# Which stats test to use in this situation

1. Aug 19, 2013

### TrpnBils

This is a two-fold statistical thing I want to pursue and I'm unsure of which test(s) to use. Using data of gender and age at time of death from a large, old cemetery in town I want to compare two things:

1. Average life expectancy of citizens of our town compared to the national average
2. Whether there is a noticeable difference in life expectancy after the development of major vaccines over the past 100 years.

I'm figuring I will lump ages into groups of 5 years (died at ages 0-5, 6-10, etc) so there will be multiple groups, not including separation of genders.

Thoughts?

2. Aug 19, 2013

### Staff: Mentor

To get the current life expectancy, I think you will need data about recent deaths, together with the age distribution* in your town.
You also need the assumption (or data) that "gets buried at the cemetery" is independent of the age at time of death.
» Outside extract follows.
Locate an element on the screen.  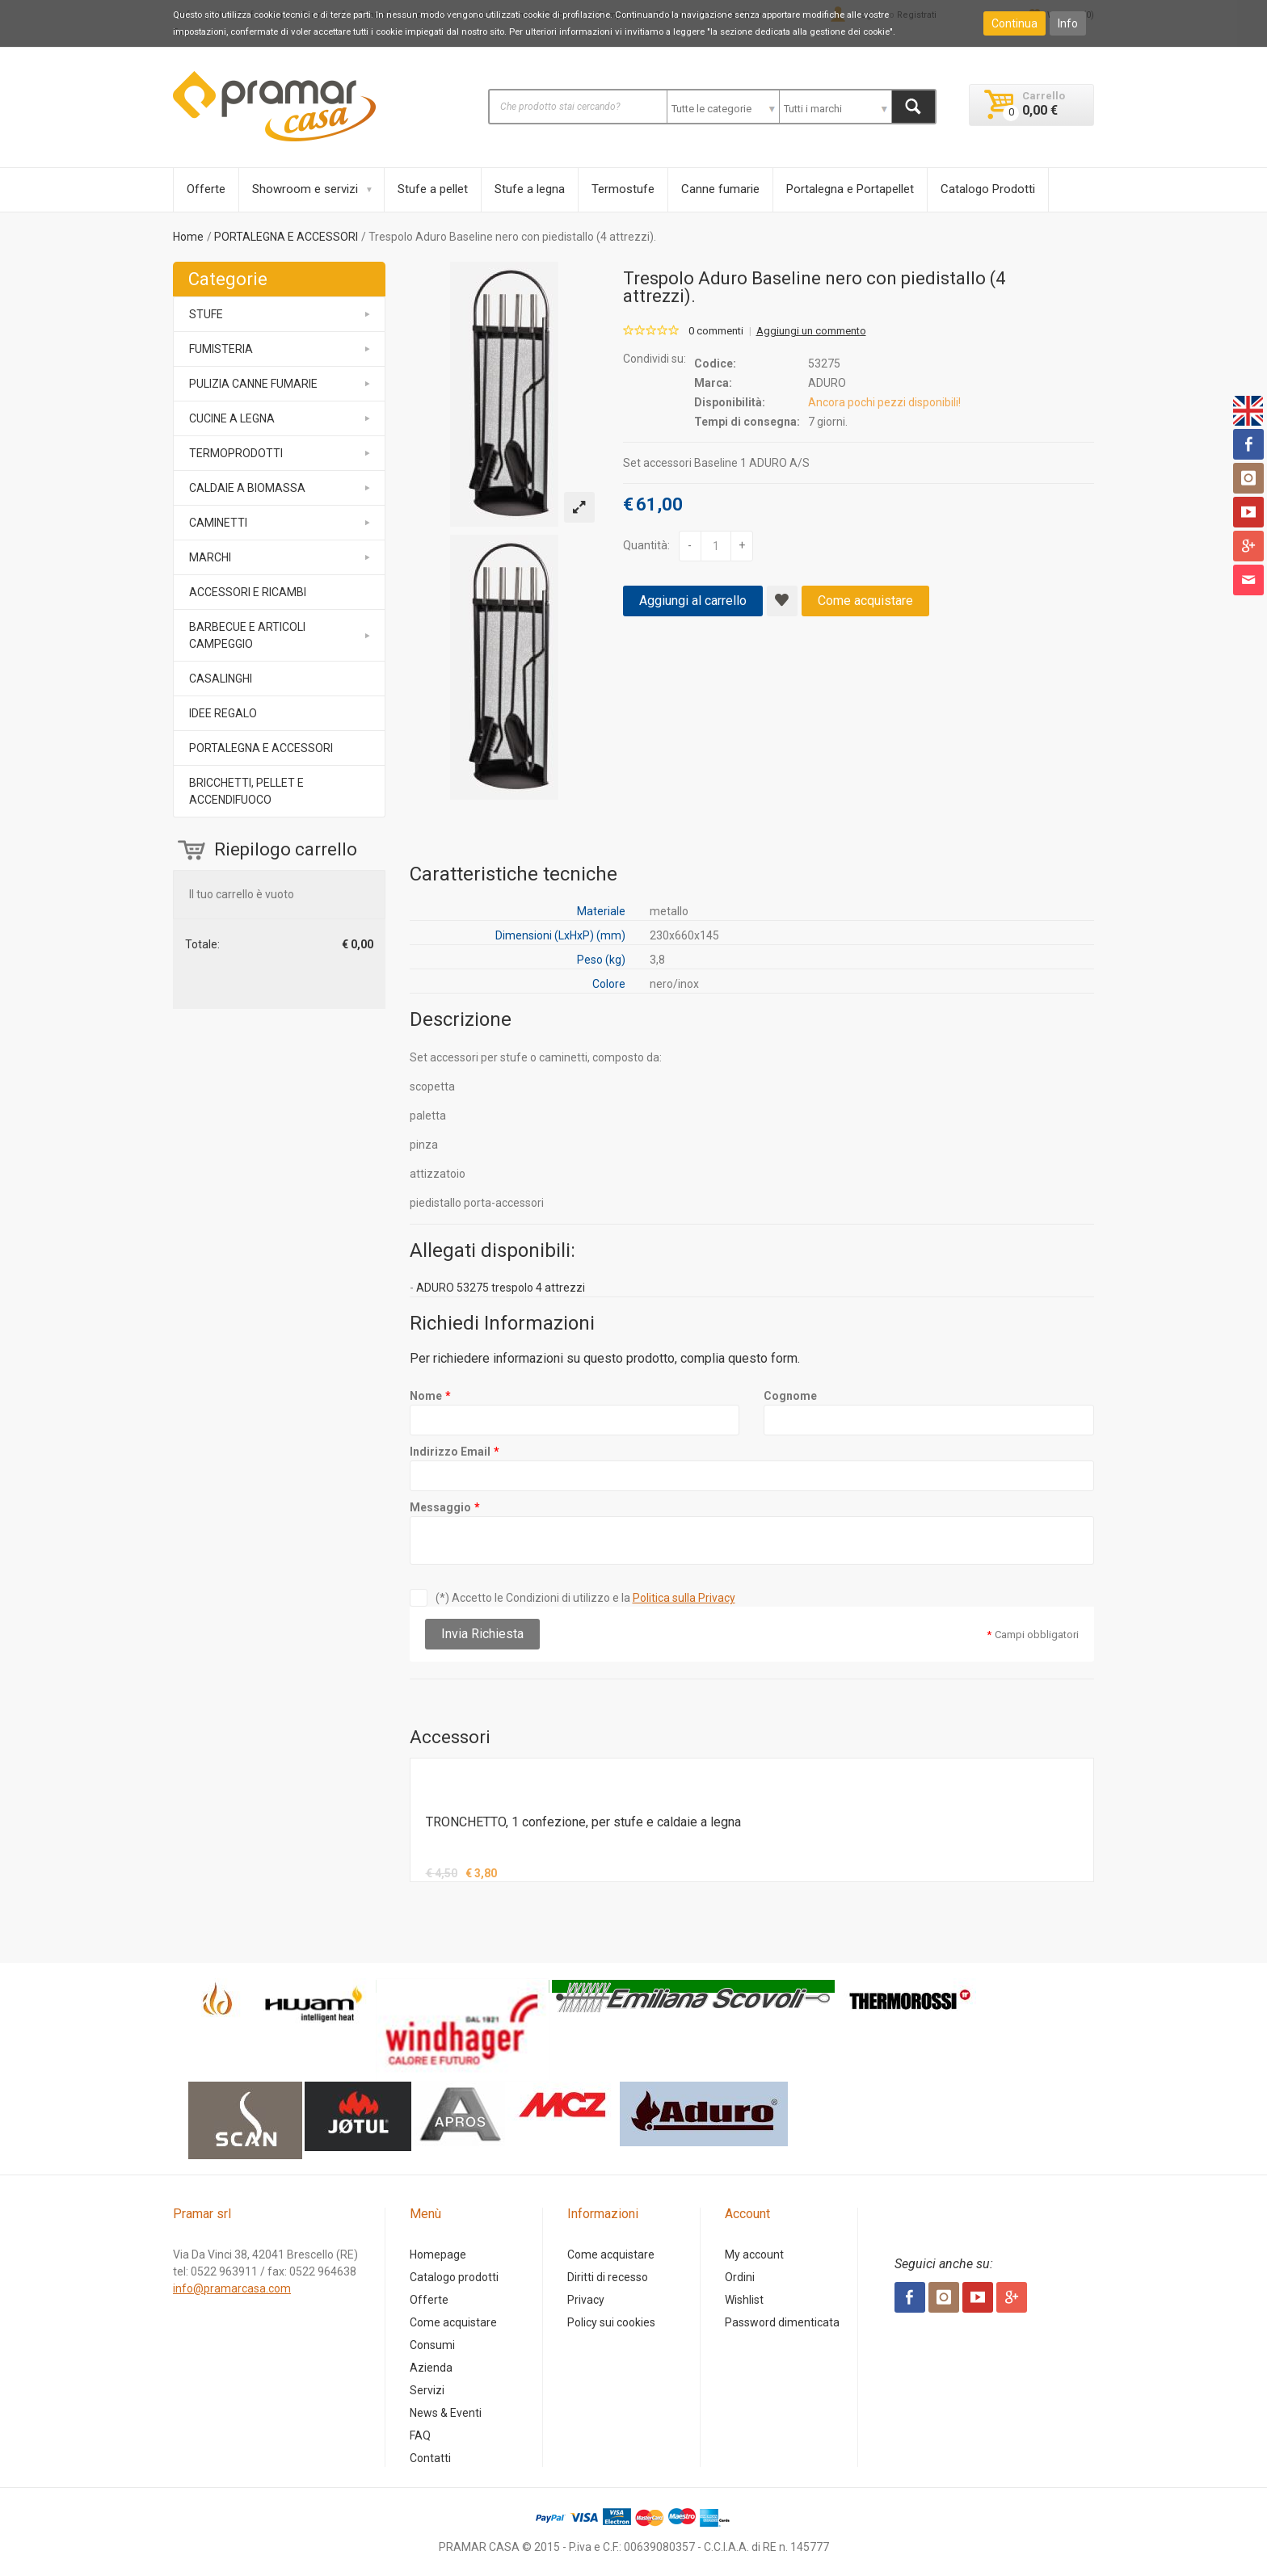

Same issue, and there it is even harder to get the age distribution in the living population. It might be a reasonable assumption that moves in/out of town are independent of the age*, in that case you can just count how frequent different ages are.

* a simple example why this is relevant: imagine a small town with a big old people's home. Many old people will move to that town and die there. Does this mean that all inhabitants there reach that age? Of course not.

3. Aug 19, 2013

### TrpnBils

So is it even possible then to compare something like the average life expectancy of a male born in my town in 1930 to the national average for males in that year?

It doesn't seem like that should be that difficult

4. Aug 19, 2013

### Staff: Mentor

It is possible, but it is not easy. It is not sufficient to count gravestones for deaths in 1930 (or any other year).